* RECORDS FOR THE TASK *
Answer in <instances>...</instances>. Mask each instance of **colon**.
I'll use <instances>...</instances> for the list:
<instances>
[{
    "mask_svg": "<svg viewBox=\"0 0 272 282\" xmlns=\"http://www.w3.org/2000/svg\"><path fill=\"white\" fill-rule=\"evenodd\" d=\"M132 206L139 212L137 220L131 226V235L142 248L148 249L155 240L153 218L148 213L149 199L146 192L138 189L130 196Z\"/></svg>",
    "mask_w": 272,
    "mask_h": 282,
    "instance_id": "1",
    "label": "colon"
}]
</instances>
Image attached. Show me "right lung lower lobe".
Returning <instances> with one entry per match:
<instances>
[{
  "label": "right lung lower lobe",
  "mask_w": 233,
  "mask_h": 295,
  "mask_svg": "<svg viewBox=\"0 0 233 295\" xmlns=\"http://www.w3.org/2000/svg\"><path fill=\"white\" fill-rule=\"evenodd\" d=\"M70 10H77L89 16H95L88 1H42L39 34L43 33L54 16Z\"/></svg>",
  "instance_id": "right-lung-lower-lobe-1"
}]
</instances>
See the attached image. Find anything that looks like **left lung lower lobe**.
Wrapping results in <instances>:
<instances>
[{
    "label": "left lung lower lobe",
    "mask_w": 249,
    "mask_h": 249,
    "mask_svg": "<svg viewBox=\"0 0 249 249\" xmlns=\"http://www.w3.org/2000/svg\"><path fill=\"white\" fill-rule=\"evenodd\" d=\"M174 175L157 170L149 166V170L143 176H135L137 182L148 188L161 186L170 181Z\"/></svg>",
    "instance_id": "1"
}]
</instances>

* WORK ORDER *
Please reproduce all of the entries above exactly as they appear.

* RESPONSE FOR THIS EXERCISE *
Answer in <instances>...</instances>. Mask each instance of **colon**.
I'll use <instances>...</instances> for the list:
<instances>
[{
    "mask_svg": "<svg viewBox=\"0 0 272 282\" xmlns=\"http://www.w3.org/2000/svg\"><path fill=\"white\" fill-rule=\"evenodd\" d=\"M132 206L139 212L137 220L131 226V235L142 248L148 249L155 240L153 218L148 213L149 199L146 192L138 189L130 196Z\"/></svg>",
    "mask_w": 272,
    "mask_h": 282,
    "instance_id": "1",
    "label": "colon"
}]
</instances>
Image attached. Show me "right lung lower lobe".
Returning <instances> with one entry per match:
<instances>
[{
  "label": "right lung lower lobe",
  "mask_w": 233,
  "mask_h": 295,
  "mask_svg": "<svg viewBox=\"0 0 233 295\" xmlns=\"http://www.w3.org/2000/svg\"><path fill=\"white\" fill-rule=\"evenodd\" d=\"M70 10H77L89 16H95L88 1H42L39 34L43 33L54 16Z\"/></svg>",
  "instance_id": "right-lung-lower-lobe-1"
}]
</instances>
See the attached image. Find anything that looks like **left lung lower lobe**.
Wrapping results in <instances>:
<instances>
[{
    "label": "left lung lower lobe",
    "mask_w": 249,
    "mask_h": 249,
    "mask_svg": "<svg viewBox=\"0 0 249 249\" xmlns=\"http://www.w3.org/2000/svg\"><path fill=\"white\" fill-rule=\"evenodd\" d=\"M174 175L157 170L149 166V170L143 176H135L137 182L148 188L161 186L170 181Z\"/></svg>",
    "instance_id": "1"
}]
</instances>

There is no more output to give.